Ontem “sonhei” que os candidatos vão aproveitar todo esse tempo de
forma muito edificante e transformadora...
Ø
esclarecendo a população das suas reais
intenções, projetos e ações sociais;
Ø
realizando reuniões nos diversos bairros ouvindo
as comunidades e, por que não, críticas;
Ø
indo ao nível dos detalhes sobre como resolverão
os diversos problemas, e não são poucos, que sofre a população.

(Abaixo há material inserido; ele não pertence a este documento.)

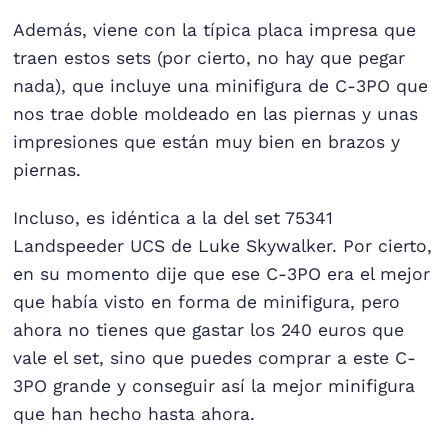
Además, viene con la típica placa impresa que
traen estos sets (por cierto, no hay que pegar
nada), que incluye una minifigura de C-3PO que
nos trae doble moldeado en las piernas y unas
impresiones que están muy bien en brazos y
piernas.
Incluso, es idéntica a la del set 75341
Landspeeder UCS de Luke Skywalker. Por cierto,
en su momento dije que ese C-3PO era el mejor
que había visto en forma de minifigura, pero
ahora no tienes que gastar los 240 euros que
vale el set, sino que puedes comprar a este C-
3PO grande y conseguir así la mejor minifigura
que han hecho hasta ahora.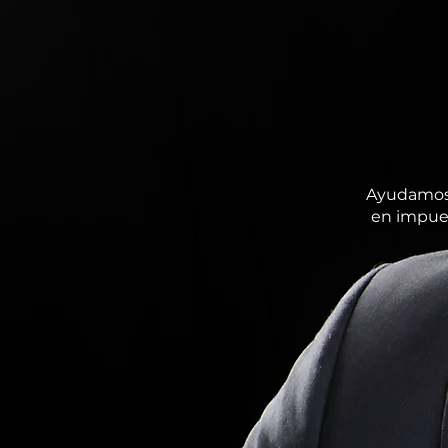
Ayudamos 
en impues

Infelizmente – não quero ser pessimista, mas a história já mostrou –
foi apenas um sonho, um devaneio, uma fantasia que me ocorreu, um sopro de luz
colorida na minha mente, durante a escuridão do sono profundo. Talvez por que,
ontem, minha filha tenha dormido em meus braços, com aquele rosto, angelical e
inocente, próprio das crianças amparadas e bem protegidas.
Não sou Sigmund Freud,
pai da psicanálise e grande estudioso dos sonhos, mas vejo o sonho de ontem
como o reflexo daquele momento sublime e isso, depois de um dia cansativo e
estressante, fez-me dormir e ter a tranquilidade para sonhar.
Na minha opinião, todo sonho
bom é reflexo de tudo aquilo que
desejamos para nós mesmos, para nossa família, nossos amigos e, por que não
dizer para “todas as pessoas à nossa volta”.
Assim, a nossa felicidade só é possível se todos os atores citados - nossa família, nossos amigos e “todas as
pessoas à nossa volta” também forem felizes.
É aí que está a grande
importância dos políticos mudarem suas práticas. Antes de comprar o voto - isso
é comum no Brasil todo - se reunir com as pessoas, ouvir mais do que falar,
sair do pedestal ilusório da superioridade de classe ou financeira e,
realmente, conhecer profundamente a realidade e os problemas que afetam a vida
das pessoas. Só tem boas propostas que conhece os problemas.
As boas Políticas Públicas são
aquelas que melhoram a vida da coletividade, pois quando melhoramos a vida de
todos estamos melhorando a vida de “todas as pessoas no entorno de todos” e
isso vira um círculo virtuoso de satisfação. A família passa a se preocupar
mais com o filho na escola, os vizinhos se ajudam e, assim, as pessoas se
orgulham de pertencer ao bairro, ao povoado, à cidade, ou seja, sentimento de
“pertencimento”.
O político, especificamente, de
Paraibano precisa abandonar o discurso tipo “vou melhorar a Educação”, “vou
melhorar a Saúde”, só para ficar nestas duas áreas essenciais para a qualidade
de vida atual e futura da população. São frases amplas, genéricas que não dizem
nada. São vagas promessas sem o detalhamento de como vão conseguir isso.
Será que é com medo de se
comprometer com os mínimos detalhes que os verdadeiros e brilhantes projetos
exigem?
Como seria bom!
Este texto tem a única
finalidade de enriquecer o debate e fazer pensar, pensar, pensar e pensar.